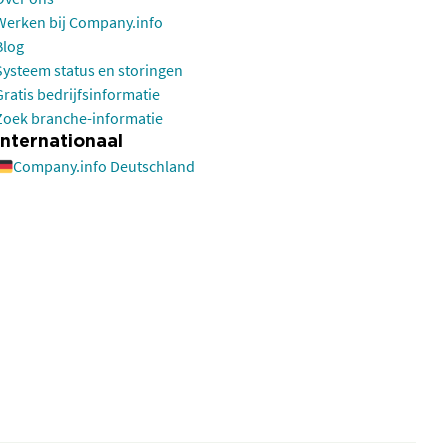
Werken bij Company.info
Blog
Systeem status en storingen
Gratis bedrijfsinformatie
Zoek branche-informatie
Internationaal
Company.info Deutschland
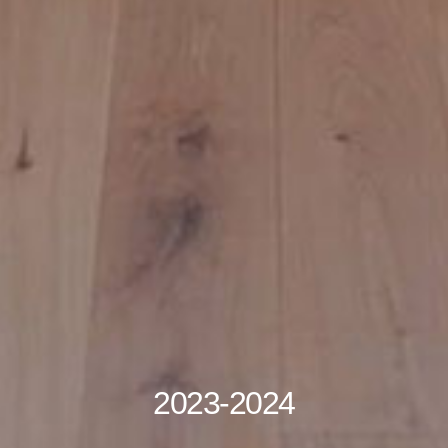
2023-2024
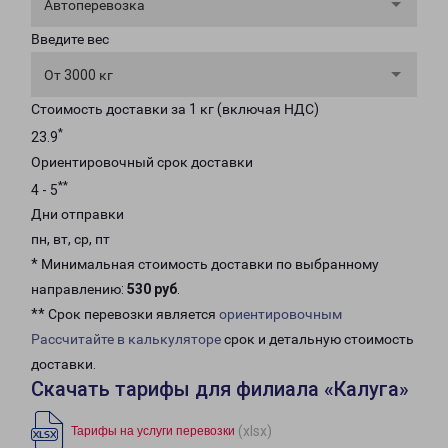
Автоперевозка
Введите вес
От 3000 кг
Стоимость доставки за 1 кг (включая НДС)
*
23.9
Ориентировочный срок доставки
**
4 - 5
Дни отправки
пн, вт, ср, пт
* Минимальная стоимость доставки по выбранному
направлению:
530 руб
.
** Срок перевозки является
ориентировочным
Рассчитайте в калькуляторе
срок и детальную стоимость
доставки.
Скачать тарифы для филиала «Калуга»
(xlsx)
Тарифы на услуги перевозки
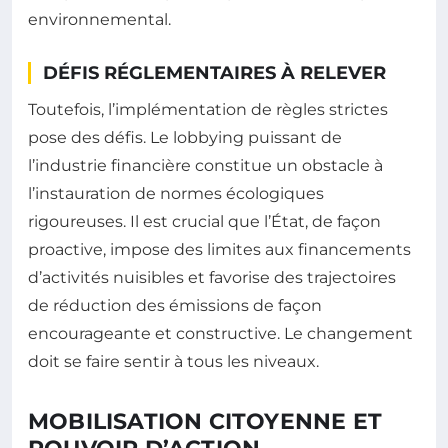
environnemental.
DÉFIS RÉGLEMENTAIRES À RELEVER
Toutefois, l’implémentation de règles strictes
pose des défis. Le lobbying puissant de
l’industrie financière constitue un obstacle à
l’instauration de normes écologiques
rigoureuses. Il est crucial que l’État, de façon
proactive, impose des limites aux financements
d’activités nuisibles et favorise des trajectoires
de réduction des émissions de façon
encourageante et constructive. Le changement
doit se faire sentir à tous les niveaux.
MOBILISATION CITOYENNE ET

···

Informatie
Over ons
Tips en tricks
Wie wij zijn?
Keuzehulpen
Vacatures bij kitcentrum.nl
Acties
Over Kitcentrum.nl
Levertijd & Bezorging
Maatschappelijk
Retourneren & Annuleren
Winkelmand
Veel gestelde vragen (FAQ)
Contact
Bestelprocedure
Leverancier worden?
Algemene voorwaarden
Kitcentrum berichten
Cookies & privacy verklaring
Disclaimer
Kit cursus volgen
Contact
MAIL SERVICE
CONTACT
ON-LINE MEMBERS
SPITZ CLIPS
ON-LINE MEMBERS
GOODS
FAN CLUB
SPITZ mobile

···

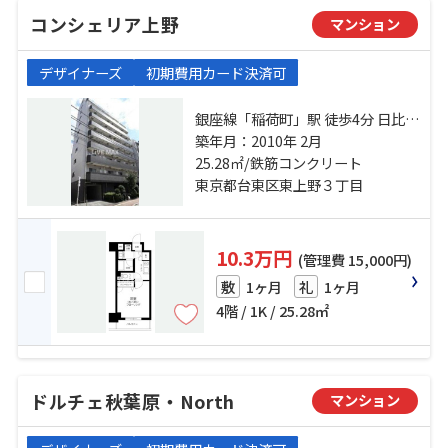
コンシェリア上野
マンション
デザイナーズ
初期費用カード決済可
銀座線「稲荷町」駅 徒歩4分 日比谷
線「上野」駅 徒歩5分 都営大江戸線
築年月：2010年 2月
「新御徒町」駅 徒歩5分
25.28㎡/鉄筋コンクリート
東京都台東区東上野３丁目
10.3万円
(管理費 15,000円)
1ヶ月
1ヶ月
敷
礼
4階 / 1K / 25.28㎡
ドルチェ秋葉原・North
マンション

···

TASK — In the entries above, find the line containing "Werken bij Company.info" and the line containing "l’instauration de normes écologiques"; give again exactly those two lines and every line between them, minus the pictures.

ANSWER SECTION —
Werken bij Company.info
Blog
Systeem status en storingen
Gratis bedrijfsinformatie
Zoek branche-informatie
Internationaal
Company.info Deutschland
2023-2024
Автоперевозка
Введите вес
От 3000 кг
Стоимость доставки за 1 кг (включая НДС)
*
23.9
Ориентировочный срок доставки
**
4 - 5
Дни отправки
пн, вт, ср, пт
* Минимальная стоимость доставки по выбранному
направлению:
530 руб
.
** Срок перевозки является
ориентировочным
Рассчитайте в калькуляторе
срок и детальную стоимость
доставки.
Скачать тарифы для филиала «Калуга»
(xlsx)
Тарифы на услуги перевозки
environnemental.
DÉFIS RÉGLEMENTAIRES À RELEVER
Toutefois, l’implémentation de règles strictes
pose des défis. Le lobbying puissant de
l’industrie financière constitue un obstacle à
l’instauration de normes écologiques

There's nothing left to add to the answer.